S'envoyer en l'air, les pieds sur terre

voldemag

Quand Bixente était petit...

Envoyer Imprimer PDF

 

vincent2

 

«L'âge est comme un élastique : les enfants et les gens âgés tirent dessus, chacun à un bout, et il finit par craquer et c'est toujours les gens âgés qui se prennent l'élastique dans la figure et après ils meurent.» (Gilles Paris, Autobiographie d'une courgette)

Quand j'étais petit, j'étais si petit que l'on m'avait surnommé Crevette. Plus connu sous mon nom, j'ai bataillé des années pour me faire mon prénom avant de finalement opter un jour pour un nom de plume... Quand on est petit, on ne sait pas encore que l'on se contredira une fois grand.

Quand j'étais petit, j'étais le petit dernier. Avec un frère et une soeur qui me mettaient 9 et 14 ans dans les dents, j'ai entendu cette expression un nombre incalculable de fois sans jamais comprendre ce que cela avait de si formidable. Quand on est le petit dernier, c'est un peu comme si l'on arrivait après la bataille...

Quand j'étais petit, je me faisais le plus petit possible. D'une timidité maladive, sage et discret, le simple fait de m'adresser la parole pouvait me faire rougir jusqu'aux oreilles. Quand j'étais petit, on n'aurait jamais parié que je développerais un grand caractère...

Quand j'étais petit, je ne me laissais pas faire pour autant. Alors que je présentais le spectacle de fin d'année et que le directeur simulait de m'assommer avec un marteau, je me suis lancé dans une improvisation sévère et d'actualité du fameux «Je vous demande de vous arrêter !» d'Edouard Balladur. Ce n'était pas censé être hilarant mais la salle n'avait semble-t-il pas le même point de vue. Quand on est petit, on est parfois drôle sans s'en rendre compte...

Quand j'étais petit, on faisait déjà de moi un hyperactif. Solfège, piano, orchestre, danse basque, catéchisme, tennis, aviron, judo, boxe, échecs ... J'enchaînais les activités, heure après heure, sans aucun laps de temps pour passer de l'une à l'autre, d'une ville à une autre. Pendant des années, j'ai pris l'habitude de me changer dans la voiture, de partir en avance, d'arriver en retard... Quand j'étais petit, j'avais un emploi du temps de ministre...

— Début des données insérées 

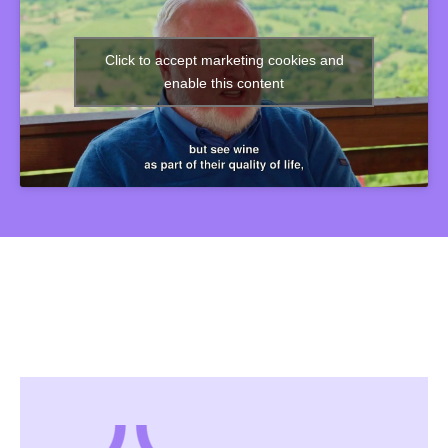
Click to accept marketing cookies and
enable this content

Quand j'étais petit, j'ai essayé le skate et me suis cassé le poignet. Je n'ai plus jamais réessayé même si j'appréciais d'être exempté de flûte durant des semaines. Quand j'étais petit, je ne comprenais pas le pessimisme.

Quand j'étais petit, à l'heure où certains fantasmaient sur des boys band ou les Spice Girls, ma seule idole était le Roi Léon, roi de Bayonne et des couillons. Géant de mousse qui régnait sur les fêtes de Bayonne, 5 jours par an, du haut du balcon de la mairie. Je ne manquais pour rien au monde son réveil au son des douze coup de midi, même lorsque la veille, je dansais sur la Macarena avec mes parents, mon frère et ma soeur, jusqu'à 6 ou 7h du matin, du haut de mes dix ans... Quand j'étais petit, mes parents m'ont appris à faire la fête (au Cacolac, certes), même s'ils avaient parfois un peu honte...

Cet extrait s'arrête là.